As I moved in my career into development management, I began to see that documentation was important but not for the reasons I first thought. Documentation absolutely serves a valuable need for today’s brand-new products, but it serves a much greater needwhen bringing into consideration future maintenance and enhancements. Without any documentation we rapidly lose sight of what our code does, how it works, it’s branches, calls, dependencies and its place in the overall IT architectural landscape.

It’s easy to sit with the user and/ or analyst to hand and build what they want when it’s a new product, we’re breaking new ground after all and have no existing product to work with. The challenge with no documentation comes when the engineer, often a new team member, is expected to take that code and weave some magic to something that already exists or when we have multiple engineers all working on the same product.

Let’s use software as our example. Nowadays we very much live in a more complex world of API calls, classes, parameter calls, and so forth. We make a call sharing some information and it gives us the answer, it’s magic but this ‘glue code’ that makes it all happoen is only part of the solution. What happens when we make a call? How does that call function behind the scenes and with others to form a workable product? Often inference gets lost in the noise, the desire for a lack of paperwork and rush to prioritise software delivery over documentation and we end up playing shotgun surgery with our code, making the same changes in multiple locations. Sound familiar?

It’s said that it takes ten times longer to work out what existing software code is doing when you have only the source code to work with than it takes to work it out when you can read at least a basic set of documentation. The net result of this is that we must invest time in the future working out how things ‘work’ or fixing things we didn’t understand, and the result is that we become less Agile over time.
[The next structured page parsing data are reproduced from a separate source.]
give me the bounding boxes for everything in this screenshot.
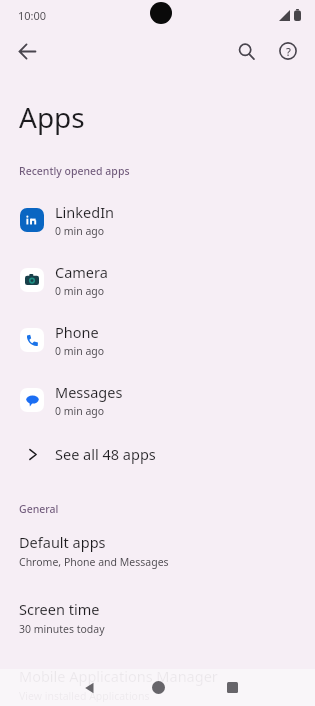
staticText: Chrome, Phone and Messages <box>19 555 169 569</box>
button[interactable]: Mobile Applications Manager <box>0 662 315 706</box>
staticText: Mobile Applications Manager <box>19 666 218 686</box>
button[interactable]: Camera <box>0 250 315 310</box>
staticText: General <box>19 502 59 516</box>
button[interactable]: See all 48 apps <box>0 430 315 478</box>
button[interactable]: Help <box>267 30 309 72</box>
staticText: 30 minutes today <box>19 622 105 636</box>
staticText: Recently opened apps <box>19 164 130 178</box>
button[interactable]: Back <box>6 30 48 72</box>
staticText: 0 min ago <box>55 224 105 238</box>
staticText: 10:00 <box>18 8 47 23</box>
button[interactable]: Home <box>138 669 178 706</box>
button[interactable]: Recent apps <box>212 669 252 706</box>
staticText: View installed Applications <box>19 689 150 702</box>
staticText: Apps <box>19 98 85 136</box>
staticText: Screen time <box>19 599 100 619</box>
staticText: ? <box>286 44 291 59</box>
staticText: Messages <box>55 382 123 402</box>
staticText: Phone <box>55 322 99 342</box>
button[interactable]: Default apps <box>0 528 315 573</box>
button[interactable]: LinkedIn <box>0 190 315 250</box>
button[interactable]: Back <box>70 669 110 706</box>
staticText: 0 min ago <box>55 404 105 418</box>
staticText: Camera <box>55 262 108 282</box>
staticText: Default apps <box>19 532 106 552</box>
staticText: LinkedIn <box>55 202 115 222</box>
staticText: See all 48 apps <box>55 444 156 464</box>
button[interactable]: Messages <box>0 370 315 430</box>
button[interactable]: Screen time <box>0 595 315 640</box>
button[interactable]: Search <box>225 30 267 72</box>
staticText: 0 min ago <box>55 344 105 358</box>
staticText: 0 min ago <box>55 284 105 298</box>
button[interactable]: Phone <box>0 310 315 370</box>
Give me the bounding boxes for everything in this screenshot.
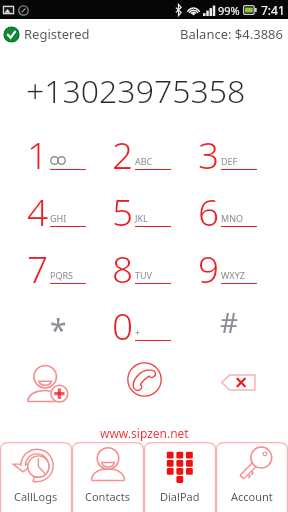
button[interactable]: 3 xyxy=(186,127,272,184)
staticText: 7 xyxy=(27,243,49,293)
button[interactable]: # xyxy=(186,298,272,355)
button[interactable]: Backspace xyxy=(192,355,288,412)
button[interactable]: 7 xyxy=(15,241,100,298)
staticText: www.sipzen.net xyxy=(100,425,189,441)
staticText: 3 xyxy=(198,129,220,179)
button[interactable]: DialPad xyxy=(144,442,216,512)
staticText: 0 xyxy=(112,300,134,350)
staticText: 1 xyxy=(27,129,49,179)
staticText: 7:41 xyxy=(261,2,285,18)
staticText: 9 xyxy=(198,243,220,293)
staticText: MNO xyxy=(221,212,244,224)
button[interactable]: * xyxy=(15,298,100,355)
staticText: DialPad xyxy=(160,489,200,504)
staticText: TUV xyxy=(135,269,152,281)
button[interactable]: 4 xyxy=(15,184,100,241)
button[interactable]: 1 xyxy=(15,127,100,184)
staticText: + xyxy=(135,326,141,338)
staticText: CallLogs xyxy=(14,489,58,504)
staticText: Account xyxy=(231,489,273,504)
button[interactable]: CallLogs xyxy=(0,442,72,512)
staticText: 2 xyxy=(112,129,134,179)
button[interactable]: Contacts xyxy=(72,442,144,512)
button[interactable]: 8 xyxy=(100,241,186,298)
staticText: 99% xyxy=(218,3,240,18)
button[interactable]: Call xyxy=(96,355,192,412)
staticText: GHI xyxy=(50,212,67,224)
button[interactable]: Account xyxy=(216,442,288,512)
staticText: 4 xyxy=(27,186,49,236)
staticText: 5 xyxy=(112,186,134,236)
button[interactable]: 0 xyxy=(100,298,186,355)
button[interactable]: 5 xyxy=(100,184,186,241)
staticText: 8 xyxy=(112,243,134,293)
staticText: +13023975358 xyxy=(26,69,246,113)
staticText: ABC xyxy=(135,155,153,167)
staticText: 6 xyxy=(198,186,220,236)
staticText: Registered xyxy=(24,25,90,43)
staticText: WXYZ xyxy=(221,269,245,281)
staticText: Contacts xyxy=(85,489,131,504)
staticText: DEF xyxy=(221,155,238,167)
staticText: PQRS xyxy=(50,269,74,281)
button[interactable]: 6 xyxy=(186,184,272,241)
button[interactable]: 2 xyxy=(100,127,186,184)
staticText: # xyxy=(220,303,239,341)
button[interactable]: Add contact xyxy=(0,355,96,412)
staticText: Balance: $4.3886 xyxy=(180,25,283,43)
staticText: * xyxy=(50,309,67,350)
staticText: JKL xyxy=(135,212,148,224)
button[interactable]: 9 xyxy=(186,241,272,298)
If we allow, in fact insist upon at least basic documentation for our projects we’re sustaining our ability to be Agile on future sprints. If you’re working on a software project imagine a world where you have an archive of existing code, a team of both existing and new developers, a high level of complexity and little to no documentation on how the current solution works, wouldn’t you see the value in at least basic design documents that show the code, its relationships and dependencies? Or, are you happy to allow a sprint or few for the developers to work out how it works or accommodate refactoring sprints to fix those defects that will appear? If you have a sprint or two of refactoring, you’re delivering code but you’re not delivering new functionality to your customer. Are you still being Agile?

If you have a project team that doesn’t want to document what it’s doing, then it’s your call but ultimately, you’re kicking the ball down the road and eventually that complexity will jump up and bite you. Remember, Agile doesn’t state anywhere that it’s ok to deliver poor quality over a workable solution. Delivering a defective product in time is of no value to you or your customer and ultimately that debt that accrues will have to be paid back somehow. That price will have to ultimately be paid by your users and customers. Is that being sustainably Agile?